• What you should do
Look in the data below for the line that contains "o regresso triunfal de". Copy that line and the remaining lines exactly.

[Transcribed page contents]
-=-=-
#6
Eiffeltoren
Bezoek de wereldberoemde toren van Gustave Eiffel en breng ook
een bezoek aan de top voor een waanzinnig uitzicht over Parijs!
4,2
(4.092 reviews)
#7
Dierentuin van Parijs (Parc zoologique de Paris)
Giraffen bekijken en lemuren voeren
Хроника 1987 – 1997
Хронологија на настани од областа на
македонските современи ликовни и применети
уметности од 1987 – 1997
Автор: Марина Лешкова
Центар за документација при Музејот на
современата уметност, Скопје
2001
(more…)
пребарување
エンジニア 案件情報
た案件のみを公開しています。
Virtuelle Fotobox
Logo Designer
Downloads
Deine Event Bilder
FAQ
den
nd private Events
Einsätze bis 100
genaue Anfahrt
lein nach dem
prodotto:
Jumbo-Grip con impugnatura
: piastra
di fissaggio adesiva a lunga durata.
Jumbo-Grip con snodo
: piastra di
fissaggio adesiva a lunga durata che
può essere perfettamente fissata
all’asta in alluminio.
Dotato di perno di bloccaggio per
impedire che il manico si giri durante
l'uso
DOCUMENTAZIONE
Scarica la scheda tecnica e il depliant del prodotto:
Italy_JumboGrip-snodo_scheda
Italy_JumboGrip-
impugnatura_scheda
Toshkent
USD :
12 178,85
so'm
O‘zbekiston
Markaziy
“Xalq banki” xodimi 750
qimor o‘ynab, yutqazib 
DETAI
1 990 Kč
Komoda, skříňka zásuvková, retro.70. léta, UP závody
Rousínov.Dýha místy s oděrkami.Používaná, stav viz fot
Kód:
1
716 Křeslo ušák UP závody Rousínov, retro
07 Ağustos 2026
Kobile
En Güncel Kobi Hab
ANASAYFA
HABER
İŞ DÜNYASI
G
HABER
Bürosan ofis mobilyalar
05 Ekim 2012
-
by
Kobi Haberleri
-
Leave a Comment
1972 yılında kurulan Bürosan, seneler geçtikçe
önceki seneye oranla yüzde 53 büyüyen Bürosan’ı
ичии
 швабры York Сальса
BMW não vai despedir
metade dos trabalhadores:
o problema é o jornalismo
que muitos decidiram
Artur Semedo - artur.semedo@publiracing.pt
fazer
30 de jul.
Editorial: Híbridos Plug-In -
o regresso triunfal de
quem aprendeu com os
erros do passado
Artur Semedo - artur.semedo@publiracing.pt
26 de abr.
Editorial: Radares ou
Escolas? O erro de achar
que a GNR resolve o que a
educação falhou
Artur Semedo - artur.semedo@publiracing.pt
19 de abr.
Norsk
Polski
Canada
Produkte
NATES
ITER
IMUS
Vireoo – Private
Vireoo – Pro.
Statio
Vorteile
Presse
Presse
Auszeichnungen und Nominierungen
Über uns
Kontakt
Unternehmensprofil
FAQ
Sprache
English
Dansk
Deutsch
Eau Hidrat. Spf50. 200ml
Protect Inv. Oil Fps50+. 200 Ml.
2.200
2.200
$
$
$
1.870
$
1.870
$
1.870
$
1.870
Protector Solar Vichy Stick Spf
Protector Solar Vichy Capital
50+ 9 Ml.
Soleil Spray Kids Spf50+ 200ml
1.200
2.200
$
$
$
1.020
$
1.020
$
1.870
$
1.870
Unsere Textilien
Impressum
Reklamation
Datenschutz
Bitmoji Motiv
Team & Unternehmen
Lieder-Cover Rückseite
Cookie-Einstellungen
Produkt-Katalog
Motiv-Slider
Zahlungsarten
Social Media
-=-=-
• Exercise response
o regresso triunfal de
quem aprendeu com os
erros do passado
Artur Semedo - artur.semedo@publiracing.pt
26 de abr.
Editorial: Radares ou
Escolas? O erro de achar
que a GNR resolve o que a
educação falhou
Artur Semedo - artur.semedo@publiracing.pt
19 de abr.
Norsk
Polski
Canada
Produkte
NATES
ITER
IMUS
Vireoo – Private
Vireoo – Pro.
Statio
Vorteile
Presse
Presse
Auszeichnungen und Nominierungen
Über uns
Kontakt
Unternehmensprofil
FAQ
Sprache
English
Dansk
Deutsch
Eau Hidrat. Spf50. 200ml
Protect Inv. Oil Fps50+. 200 Ml.
2.200
2.200
$
$
$
1.870
$
1.870
$
1.870
$
1.870
Protector Solar Vichy Stick Spf
Protector Solar Vichy Capital
50+ 9 Ml.
Soleil Spray Kids Spf50+ 200ml
1.200
2.200
$
$
$
1.020
$
1.020
$
1.870
$
1.870
Unsere Textilien
Impressum
Reklamation
Datenschutz
Bitmoji Motiv
Team & Unternehmen
Lieder-Cover Rückseite
Cookie-Einstellungen
Produkt-Katalog
Motiv-Slider
Zahlungsarten
Social Media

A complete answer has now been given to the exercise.